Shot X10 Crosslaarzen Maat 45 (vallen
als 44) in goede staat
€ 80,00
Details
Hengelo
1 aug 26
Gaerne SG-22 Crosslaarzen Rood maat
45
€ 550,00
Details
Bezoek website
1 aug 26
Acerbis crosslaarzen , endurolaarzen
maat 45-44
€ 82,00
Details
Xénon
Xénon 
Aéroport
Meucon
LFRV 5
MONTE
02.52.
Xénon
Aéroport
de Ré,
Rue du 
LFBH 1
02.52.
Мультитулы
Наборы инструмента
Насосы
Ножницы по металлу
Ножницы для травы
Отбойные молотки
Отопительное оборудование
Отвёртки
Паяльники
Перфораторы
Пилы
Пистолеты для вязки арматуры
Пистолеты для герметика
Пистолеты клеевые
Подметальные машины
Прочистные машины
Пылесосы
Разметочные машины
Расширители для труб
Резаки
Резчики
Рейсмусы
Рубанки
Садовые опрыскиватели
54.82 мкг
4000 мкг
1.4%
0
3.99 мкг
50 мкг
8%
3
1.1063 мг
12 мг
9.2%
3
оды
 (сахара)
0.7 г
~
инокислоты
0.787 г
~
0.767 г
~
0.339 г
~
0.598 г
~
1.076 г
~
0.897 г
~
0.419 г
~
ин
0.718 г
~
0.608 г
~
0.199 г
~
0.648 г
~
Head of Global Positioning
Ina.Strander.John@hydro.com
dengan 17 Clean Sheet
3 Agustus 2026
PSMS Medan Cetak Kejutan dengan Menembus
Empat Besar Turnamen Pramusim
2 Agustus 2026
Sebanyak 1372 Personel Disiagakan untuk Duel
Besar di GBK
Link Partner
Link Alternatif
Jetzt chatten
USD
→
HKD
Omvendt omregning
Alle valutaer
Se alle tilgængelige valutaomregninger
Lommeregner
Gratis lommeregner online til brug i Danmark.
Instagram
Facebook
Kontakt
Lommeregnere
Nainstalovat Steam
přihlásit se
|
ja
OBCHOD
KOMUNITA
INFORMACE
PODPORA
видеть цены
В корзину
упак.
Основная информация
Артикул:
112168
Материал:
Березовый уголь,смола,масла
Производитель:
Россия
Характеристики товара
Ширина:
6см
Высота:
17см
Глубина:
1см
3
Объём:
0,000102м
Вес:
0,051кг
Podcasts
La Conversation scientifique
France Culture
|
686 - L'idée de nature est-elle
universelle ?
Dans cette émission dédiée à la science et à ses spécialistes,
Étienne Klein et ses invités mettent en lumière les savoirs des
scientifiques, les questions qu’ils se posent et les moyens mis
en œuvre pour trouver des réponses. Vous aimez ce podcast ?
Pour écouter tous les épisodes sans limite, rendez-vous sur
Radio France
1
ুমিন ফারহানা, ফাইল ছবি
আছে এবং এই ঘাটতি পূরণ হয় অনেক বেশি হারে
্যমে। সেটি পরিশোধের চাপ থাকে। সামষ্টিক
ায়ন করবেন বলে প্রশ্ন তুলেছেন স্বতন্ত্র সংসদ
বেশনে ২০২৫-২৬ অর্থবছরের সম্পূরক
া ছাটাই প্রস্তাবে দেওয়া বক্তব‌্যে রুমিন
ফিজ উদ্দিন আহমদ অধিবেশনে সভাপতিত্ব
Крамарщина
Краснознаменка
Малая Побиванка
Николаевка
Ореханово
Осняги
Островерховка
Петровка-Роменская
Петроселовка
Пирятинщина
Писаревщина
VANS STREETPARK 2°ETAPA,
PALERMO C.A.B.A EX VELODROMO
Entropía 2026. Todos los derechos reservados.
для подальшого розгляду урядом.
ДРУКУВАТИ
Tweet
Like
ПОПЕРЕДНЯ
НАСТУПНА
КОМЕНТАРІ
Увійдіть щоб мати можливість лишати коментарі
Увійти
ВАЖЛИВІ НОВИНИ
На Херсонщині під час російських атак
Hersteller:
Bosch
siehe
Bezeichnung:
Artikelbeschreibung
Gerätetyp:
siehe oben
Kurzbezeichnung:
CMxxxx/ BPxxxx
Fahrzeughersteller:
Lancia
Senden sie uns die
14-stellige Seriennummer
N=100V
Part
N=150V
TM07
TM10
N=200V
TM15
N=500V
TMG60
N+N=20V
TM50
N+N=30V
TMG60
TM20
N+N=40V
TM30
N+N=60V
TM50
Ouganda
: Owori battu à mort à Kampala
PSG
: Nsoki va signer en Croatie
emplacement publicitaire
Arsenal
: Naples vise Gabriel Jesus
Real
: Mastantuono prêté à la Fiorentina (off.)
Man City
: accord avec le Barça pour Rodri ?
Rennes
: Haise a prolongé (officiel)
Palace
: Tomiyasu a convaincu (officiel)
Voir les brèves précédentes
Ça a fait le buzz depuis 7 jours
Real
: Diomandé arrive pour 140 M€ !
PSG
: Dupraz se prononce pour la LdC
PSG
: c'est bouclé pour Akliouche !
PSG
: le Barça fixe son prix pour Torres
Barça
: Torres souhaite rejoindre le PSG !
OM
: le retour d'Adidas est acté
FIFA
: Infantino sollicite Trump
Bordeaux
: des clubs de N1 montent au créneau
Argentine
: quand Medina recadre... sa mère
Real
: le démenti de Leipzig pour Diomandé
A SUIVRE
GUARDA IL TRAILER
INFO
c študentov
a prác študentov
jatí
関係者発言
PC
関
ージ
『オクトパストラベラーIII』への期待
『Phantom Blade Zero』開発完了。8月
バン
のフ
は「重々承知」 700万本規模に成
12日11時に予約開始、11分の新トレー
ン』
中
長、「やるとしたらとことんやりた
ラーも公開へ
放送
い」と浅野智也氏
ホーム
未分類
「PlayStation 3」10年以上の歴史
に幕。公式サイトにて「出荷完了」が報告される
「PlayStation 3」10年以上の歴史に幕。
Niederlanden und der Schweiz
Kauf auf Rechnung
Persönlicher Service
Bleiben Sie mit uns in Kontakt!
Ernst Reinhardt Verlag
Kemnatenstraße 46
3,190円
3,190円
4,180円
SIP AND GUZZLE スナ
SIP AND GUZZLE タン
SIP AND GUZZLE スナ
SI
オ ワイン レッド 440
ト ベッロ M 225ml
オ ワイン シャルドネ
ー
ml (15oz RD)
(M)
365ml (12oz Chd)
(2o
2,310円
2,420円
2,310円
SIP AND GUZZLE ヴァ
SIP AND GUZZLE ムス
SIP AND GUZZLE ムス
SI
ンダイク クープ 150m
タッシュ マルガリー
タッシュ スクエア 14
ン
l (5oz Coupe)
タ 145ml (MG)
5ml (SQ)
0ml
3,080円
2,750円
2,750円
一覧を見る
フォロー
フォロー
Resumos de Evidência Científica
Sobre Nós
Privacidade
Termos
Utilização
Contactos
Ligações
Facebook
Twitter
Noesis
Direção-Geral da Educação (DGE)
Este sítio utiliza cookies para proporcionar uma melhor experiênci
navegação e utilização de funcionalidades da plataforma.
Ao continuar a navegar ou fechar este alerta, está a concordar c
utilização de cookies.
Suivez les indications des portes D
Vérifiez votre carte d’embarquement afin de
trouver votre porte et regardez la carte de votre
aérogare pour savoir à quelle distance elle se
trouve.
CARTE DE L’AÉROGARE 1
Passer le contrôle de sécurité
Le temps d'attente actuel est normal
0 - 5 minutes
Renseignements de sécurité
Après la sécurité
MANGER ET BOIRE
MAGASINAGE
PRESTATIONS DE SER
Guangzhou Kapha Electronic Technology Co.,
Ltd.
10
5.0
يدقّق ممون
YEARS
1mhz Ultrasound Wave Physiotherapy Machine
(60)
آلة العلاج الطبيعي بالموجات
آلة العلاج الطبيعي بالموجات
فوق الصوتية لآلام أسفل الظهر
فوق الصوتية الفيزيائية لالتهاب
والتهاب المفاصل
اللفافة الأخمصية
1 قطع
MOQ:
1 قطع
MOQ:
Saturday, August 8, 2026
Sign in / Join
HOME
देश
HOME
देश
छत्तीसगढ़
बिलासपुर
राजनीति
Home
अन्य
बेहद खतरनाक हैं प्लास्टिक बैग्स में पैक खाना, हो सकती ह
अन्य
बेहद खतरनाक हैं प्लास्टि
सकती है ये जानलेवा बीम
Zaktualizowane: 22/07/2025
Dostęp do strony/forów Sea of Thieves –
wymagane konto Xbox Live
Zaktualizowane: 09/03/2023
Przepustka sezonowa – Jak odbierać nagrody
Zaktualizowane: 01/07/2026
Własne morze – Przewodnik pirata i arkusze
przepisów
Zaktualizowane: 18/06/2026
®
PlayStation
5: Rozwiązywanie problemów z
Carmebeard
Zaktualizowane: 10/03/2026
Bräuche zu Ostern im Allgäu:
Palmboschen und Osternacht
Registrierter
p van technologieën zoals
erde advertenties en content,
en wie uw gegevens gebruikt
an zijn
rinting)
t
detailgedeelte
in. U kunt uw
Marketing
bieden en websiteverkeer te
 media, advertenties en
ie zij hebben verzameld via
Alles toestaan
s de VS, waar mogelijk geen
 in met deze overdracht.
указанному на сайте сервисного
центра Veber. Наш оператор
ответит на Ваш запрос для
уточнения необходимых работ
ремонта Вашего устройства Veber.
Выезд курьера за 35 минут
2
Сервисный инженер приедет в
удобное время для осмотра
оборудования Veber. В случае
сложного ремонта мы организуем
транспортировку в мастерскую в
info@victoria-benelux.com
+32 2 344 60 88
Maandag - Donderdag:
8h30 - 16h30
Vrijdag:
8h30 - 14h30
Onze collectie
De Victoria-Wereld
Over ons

○ ○ ○

--- Problem description ---
Look above for every line with the word "officiel" and copy it.

--- Response ---
: Haise a prolongé (officiel)
: Tomiyasu a convaincu (officiel)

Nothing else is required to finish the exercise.